Il crocifisso delle Rosate è una scultura linea sita nella basilica di Sant'Alessandro a Bergamo.
Storia e descrizione
Il crocifisso è conservato presso il duomo di Bergamo dal 1810, nella cappella a cui dà il nome detta del Crocifisso, cappella che è dedicata alla perpetua esposizione del Santissimo Sacramento. Il manufatto proveniva dalla chiesa di Santa Maria di Rosate, e ha una storia poco documentata e per questo avvolta nel mistero. Il Cristo posto sulla croce, ha lunghi capelli neri d'origine umana, e il chiodo che lo lega alla croce è solo sulla mano destra, mentre la sinistra, che ne è sprovvista, è legata alla croce con un nastro, così come raccontano i fatti della tradizione.[1]
L'evento
Era la notte del 3 gennaio 1417, quando due ricchi mercanti di Albano Sant'Alessandro, si furono persi nei boschi nelle vicini a Bergamo, quando una luce e l'immagine della Vergine con il Bambino tra le braccia, comparvero nel cielo illuminando. I due mercanti riuscirono così a raggiungere le porte della città che però trovarono chiuse. Decisero di fermarsi per la notte in una torre abbandonata, ma qui ricomparve la visione della Vergine seduta su di un trono di rose e il Bambino con un mazzo di rose bianche tra le braccia. Nel medesimo luogo i due mercanti costruirono una chiesa dedicandola alla Vergine delle Rose. Questo luogo che era denominato Monticello o Monte Aureo della vicinia di Antescolis, venne da allora chiamato Rosate.[2]

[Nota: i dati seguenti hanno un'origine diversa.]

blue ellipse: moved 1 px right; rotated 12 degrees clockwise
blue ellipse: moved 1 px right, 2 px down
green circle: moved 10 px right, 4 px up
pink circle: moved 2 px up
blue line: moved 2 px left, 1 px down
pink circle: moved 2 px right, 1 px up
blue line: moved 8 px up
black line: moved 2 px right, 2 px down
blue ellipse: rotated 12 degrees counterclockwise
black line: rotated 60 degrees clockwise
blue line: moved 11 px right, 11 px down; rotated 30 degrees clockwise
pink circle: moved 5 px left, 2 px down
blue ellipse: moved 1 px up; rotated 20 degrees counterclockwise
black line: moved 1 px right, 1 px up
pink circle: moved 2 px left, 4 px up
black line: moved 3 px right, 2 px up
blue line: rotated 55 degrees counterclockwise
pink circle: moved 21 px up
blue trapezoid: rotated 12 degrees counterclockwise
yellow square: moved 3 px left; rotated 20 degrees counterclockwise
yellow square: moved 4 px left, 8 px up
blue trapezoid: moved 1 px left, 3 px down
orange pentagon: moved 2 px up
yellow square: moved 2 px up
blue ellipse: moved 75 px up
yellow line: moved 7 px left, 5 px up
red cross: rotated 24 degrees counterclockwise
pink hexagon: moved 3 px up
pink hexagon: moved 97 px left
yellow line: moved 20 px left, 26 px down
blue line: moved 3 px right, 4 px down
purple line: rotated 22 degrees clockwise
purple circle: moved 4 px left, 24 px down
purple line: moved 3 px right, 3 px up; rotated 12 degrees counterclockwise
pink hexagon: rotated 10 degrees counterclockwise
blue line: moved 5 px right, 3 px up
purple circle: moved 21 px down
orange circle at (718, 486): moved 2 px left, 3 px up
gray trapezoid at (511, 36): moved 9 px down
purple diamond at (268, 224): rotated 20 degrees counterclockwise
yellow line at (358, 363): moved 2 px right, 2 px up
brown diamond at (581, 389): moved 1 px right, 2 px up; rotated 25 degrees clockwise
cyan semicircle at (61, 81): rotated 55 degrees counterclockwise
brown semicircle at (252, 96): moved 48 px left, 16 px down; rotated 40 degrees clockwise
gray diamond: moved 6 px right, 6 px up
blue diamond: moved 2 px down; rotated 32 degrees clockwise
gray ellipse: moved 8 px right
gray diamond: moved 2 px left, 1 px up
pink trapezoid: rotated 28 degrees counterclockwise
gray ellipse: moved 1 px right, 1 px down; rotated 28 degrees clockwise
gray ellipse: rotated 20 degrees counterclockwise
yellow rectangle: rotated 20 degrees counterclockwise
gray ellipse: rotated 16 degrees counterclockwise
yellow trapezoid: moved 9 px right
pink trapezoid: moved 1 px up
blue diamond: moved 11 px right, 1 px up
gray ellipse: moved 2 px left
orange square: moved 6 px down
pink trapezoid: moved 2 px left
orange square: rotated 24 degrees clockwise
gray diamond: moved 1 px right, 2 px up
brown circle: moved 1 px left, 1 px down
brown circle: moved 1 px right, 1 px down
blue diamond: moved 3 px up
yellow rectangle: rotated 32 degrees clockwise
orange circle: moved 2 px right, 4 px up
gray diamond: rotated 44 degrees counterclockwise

Il 14 maggio 1509, le truppe francesi entrarono in Bergamo. Le donne ne presenti nella città trovarono ospitalità nel convento delle monache clarisse, ma i francesi bloccarono con spranghe le porte e le finestre, così che nessuna potesse uscire, con l'intento di farle morire di fame. Le disgraziate vennero liberate grazie all'intercedere della Congregazione della Misericordia Maggiore che liberò le povere prigioniere.
Una notte, di cui non è documentata la data esatta, tra il 1519 e il 1520, qualcuno bussò tre volte alla porta interna del convento. Nessuno avrebbe potuto raggiungere questa porta se non gli fosse stata aperta quella principale. Impaurite le suore andando ad aprire, trovarono un crocifisso e nessuno che lo consegnasse, lo considerarono un dono divino. Iniziarono a venerarlo ponendolo nel 1677 in una teca di cristallo. La tradizione racconta versioni diverse di questo ritrovamento, ma al crocifisso vengono riconosciuti più di un miracolo. Si narra che una suora ingiustamente accusata di furto, mentre piangeva prostata di fronte al crocifisso, sentì la statua del Cristo rivolgerle questa domanda: Et ego, filia, quid feci?, e poi si sentì abbracciare da quella mano che si era staccata dalla croce. Da allora il braccio non venne più fissato, ma trattenuto solo con un nastro[2].
Tutti questi eventi non trovano corrispondenza se non nella tradizione.
Note
- ^ Bruno Cassinelli, Luigi Paganoni e Graziella Colmuto Zanella, Duomo di Bergamo, Bolis, 1991, p. 214-127.
- ^ a b . ROSATE:crocifisso misterioso, su duepassinelmistero.com, due passi nel mistero. URL consultato il 20 giugno 2022.
Bibliografia
- Maria Teresa Brolis, Paolo Cavalieri, Luigi Airoldi, La corsa del vangelo. Le figlie di santa Chiara in Bergamo, Edizioni Biblioteca francescana, 2018, ISBN 978-88-7962-303-2.
- Tosca Rossi, Sui passi di Chiara d'Assisi per le vie di Bergamo, Storia e arte dei monasteri clariani dal Medioevo ad oggi, Bergamo, Clarisse sorelle povere di Santa Chiara, 2019.